In the spring of last year, the Port Authority moved the ferry terminal from North Cove to Rockefeller Park to make way for the construction of a new terminal that was to be completed next year in front of the New York Mercantile Exchange. A Port Authority spokesperson told Downtown Express last August that air monitoring equipment would soon be installed at the Rockefeller playground and park to measure diesel emissions coming from the ferries.
But today, no building has begun at the North Cove site and no air monitoring has started at Rockefeller Park. Battery Park City residents are troubled by the black smoke that spews from the ferries and the apparent lack of progress in remedying the situation.
“From my point of view, it’s the feeling of frustration and hopelessness,” said Gary Wohl, a resident of Tribeca Park at 400 Chambers St.
Wohl said he moved to Battery Park City from the Village to be close to Rockefeller Park. But his enjoyment of the area has been lessened by the noise and pollution from the ferries.
Port Authority contractors recently completed an evaluation of the best places to put air monitors, and monitoring activity will begin shortly, said Steve Coleman, a Port Authority spokesperson. He said he did not have an exact date of when it will begin.

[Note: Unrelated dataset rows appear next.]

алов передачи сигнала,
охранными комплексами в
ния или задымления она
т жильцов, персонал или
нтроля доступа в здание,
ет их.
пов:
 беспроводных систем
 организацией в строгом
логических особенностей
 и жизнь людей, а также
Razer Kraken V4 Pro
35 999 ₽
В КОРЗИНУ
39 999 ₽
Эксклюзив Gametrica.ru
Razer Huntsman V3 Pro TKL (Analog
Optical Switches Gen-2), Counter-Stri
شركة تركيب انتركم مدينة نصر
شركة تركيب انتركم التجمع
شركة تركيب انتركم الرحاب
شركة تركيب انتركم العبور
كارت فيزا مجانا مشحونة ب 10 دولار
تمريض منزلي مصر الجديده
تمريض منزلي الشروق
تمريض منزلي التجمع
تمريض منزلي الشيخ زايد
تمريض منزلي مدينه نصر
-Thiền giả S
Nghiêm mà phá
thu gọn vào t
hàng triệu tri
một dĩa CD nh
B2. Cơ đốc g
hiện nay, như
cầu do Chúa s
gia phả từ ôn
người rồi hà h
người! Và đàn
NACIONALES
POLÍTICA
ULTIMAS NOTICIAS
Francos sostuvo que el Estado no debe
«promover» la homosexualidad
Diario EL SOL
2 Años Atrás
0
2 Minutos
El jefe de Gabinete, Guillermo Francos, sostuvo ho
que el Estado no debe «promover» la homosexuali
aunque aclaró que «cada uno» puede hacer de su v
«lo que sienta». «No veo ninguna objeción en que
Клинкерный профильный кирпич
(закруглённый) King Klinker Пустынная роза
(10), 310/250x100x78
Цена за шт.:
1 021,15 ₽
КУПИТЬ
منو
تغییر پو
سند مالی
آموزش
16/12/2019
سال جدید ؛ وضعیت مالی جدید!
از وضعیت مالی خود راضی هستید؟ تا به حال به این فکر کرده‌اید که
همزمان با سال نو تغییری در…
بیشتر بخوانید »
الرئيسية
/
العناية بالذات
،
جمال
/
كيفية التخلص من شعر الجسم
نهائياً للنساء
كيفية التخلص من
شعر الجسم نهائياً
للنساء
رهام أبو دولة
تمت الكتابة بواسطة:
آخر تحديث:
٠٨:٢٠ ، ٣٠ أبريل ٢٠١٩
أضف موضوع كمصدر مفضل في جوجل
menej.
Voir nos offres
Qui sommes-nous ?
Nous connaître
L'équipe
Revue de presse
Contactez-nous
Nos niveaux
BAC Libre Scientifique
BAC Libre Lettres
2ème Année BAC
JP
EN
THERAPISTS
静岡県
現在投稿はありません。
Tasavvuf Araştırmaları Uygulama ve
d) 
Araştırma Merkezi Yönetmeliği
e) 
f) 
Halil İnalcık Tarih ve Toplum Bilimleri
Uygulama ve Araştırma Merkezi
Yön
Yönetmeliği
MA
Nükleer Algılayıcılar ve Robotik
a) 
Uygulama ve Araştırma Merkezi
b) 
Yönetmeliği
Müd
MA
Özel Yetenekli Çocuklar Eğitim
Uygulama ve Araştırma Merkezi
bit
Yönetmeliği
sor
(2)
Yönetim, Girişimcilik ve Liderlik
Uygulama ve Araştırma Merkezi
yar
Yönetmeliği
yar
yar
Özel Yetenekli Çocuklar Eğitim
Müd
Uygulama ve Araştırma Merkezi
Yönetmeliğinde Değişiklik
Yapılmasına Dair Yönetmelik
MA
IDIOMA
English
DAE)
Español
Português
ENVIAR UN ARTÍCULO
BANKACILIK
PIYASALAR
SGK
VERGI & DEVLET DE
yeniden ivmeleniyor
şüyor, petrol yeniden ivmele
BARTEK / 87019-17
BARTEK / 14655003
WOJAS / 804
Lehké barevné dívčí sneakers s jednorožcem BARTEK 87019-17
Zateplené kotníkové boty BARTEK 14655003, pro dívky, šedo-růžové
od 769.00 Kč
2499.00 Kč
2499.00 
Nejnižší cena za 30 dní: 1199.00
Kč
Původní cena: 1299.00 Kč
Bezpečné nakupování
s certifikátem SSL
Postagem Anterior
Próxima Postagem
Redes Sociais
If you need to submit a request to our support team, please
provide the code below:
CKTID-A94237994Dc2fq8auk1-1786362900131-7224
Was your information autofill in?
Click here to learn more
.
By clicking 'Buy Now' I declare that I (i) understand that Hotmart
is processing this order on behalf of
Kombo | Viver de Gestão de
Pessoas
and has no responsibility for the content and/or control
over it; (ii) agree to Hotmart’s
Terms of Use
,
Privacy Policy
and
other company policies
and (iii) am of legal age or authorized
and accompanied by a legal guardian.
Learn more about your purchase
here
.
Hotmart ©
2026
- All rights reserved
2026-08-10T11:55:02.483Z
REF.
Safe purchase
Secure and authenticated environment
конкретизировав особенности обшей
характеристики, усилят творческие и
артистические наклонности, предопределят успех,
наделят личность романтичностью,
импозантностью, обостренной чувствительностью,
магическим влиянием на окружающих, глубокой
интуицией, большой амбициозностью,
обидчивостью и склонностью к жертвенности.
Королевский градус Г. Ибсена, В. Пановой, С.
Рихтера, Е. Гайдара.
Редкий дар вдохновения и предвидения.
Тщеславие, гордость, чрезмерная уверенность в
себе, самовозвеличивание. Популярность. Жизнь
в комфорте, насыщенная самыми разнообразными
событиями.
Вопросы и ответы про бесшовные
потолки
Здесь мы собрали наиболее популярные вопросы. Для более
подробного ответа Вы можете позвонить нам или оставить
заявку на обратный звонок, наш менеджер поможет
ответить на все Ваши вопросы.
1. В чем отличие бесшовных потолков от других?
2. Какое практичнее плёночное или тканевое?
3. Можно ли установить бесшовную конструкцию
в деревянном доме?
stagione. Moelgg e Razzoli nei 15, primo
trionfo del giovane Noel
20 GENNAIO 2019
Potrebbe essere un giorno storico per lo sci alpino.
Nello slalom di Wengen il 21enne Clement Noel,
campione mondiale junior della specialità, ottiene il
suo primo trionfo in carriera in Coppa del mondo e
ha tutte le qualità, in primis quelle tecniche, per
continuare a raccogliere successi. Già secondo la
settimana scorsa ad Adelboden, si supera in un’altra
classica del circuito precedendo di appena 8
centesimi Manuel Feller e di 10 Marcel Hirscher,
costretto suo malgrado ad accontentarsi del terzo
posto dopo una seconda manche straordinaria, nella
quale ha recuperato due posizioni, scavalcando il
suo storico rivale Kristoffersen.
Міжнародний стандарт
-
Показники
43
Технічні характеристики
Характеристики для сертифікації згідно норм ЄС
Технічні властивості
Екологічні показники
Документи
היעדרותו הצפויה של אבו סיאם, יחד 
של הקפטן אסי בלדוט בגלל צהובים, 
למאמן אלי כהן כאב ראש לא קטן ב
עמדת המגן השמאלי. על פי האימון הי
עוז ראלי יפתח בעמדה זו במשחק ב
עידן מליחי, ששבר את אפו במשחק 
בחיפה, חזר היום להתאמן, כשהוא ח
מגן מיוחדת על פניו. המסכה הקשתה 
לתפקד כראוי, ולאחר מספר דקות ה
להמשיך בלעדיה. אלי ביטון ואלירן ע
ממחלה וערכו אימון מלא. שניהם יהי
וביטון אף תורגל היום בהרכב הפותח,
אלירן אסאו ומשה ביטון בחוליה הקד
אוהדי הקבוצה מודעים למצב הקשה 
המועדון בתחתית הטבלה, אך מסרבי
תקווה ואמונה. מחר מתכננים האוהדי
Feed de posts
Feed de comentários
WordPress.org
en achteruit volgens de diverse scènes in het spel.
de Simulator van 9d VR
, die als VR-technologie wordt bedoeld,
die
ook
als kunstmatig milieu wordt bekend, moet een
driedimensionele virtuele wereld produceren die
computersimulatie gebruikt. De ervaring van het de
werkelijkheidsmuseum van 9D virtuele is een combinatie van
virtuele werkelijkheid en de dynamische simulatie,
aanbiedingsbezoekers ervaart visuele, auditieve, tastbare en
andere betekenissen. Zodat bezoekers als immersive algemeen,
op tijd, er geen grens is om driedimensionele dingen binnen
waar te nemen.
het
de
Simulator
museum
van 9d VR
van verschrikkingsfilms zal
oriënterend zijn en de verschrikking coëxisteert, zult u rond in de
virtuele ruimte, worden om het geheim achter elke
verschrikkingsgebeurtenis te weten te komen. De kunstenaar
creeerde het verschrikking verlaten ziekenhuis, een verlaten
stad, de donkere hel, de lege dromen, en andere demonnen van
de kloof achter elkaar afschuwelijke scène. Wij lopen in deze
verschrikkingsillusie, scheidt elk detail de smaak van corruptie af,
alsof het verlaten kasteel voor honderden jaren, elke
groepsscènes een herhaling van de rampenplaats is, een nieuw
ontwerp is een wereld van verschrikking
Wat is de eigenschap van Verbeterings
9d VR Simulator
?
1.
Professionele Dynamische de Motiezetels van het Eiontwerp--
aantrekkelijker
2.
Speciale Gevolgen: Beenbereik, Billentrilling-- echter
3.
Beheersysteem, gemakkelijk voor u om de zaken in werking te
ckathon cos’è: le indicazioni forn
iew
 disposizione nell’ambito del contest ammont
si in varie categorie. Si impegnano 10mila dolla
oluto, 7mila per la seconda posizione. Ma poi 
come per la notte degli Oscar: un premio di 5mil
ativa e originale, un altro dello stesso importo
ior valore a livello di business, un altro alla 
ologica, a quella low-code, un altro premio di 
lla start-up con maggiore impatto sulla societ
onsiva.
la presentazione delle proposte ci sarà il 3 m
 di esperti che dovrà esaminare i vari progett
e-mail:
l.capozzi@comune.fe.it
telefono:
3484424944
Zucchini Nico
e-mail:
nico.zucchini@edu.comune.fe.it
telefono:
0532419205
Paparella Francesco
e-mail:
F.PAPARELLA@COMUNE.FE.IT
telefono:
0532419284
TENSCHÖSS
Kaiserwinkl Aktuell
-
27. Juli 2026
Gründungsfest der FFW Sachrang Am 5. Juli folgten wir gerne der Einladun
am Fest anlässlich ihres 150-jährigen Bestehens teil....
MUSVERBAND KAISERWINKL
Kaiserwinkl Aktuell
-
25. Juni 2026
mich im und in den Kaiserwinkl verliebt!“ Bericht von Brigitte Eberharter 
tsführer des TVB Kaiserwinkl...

A spokesperson for New York Waterway, which operates the boats at the interim terminal, said all of the company’s new ferries have clean-burning electrical engines, and older engines are being re-powered for more efficient fuel use. Pat Smith, the spokesperson, estimated that only one or two boats per day on the Rockefeller Park run have the old kind of engines that release the most smoke.
That’s small comfort for Magdalena Hasiec, a Battery Park City mother of two young girls. She said the wind does carry ferry exhaust from the temporary terminal to the park, a distance of approximately 65 feet.
Even so, the lush, green expanse of Rockefeller playground, with its sprinklers, is so inviting during the hot summer months that many parents let their children use it in spite of their concerns about ferry emissions.
This spring, the federal Environmental Protection Agency announced that it would move forward with regulations requiring marine engines, including ferry engines, to limit their diesel fuel emissions to 15 parts per million of sulfur by the year 2012, said John Millett, an agency spokesperson.
“It’s not something that can happen overnight, unfortunately,” Millett said, noting that fuel suppliers and engine manufacturers must be given enough notice to change their products.
These regulations, however welcome, will come too late for many Battery Park City residents.
“It’s too long for even two summers for the children to breathe that air,” Hasiec said.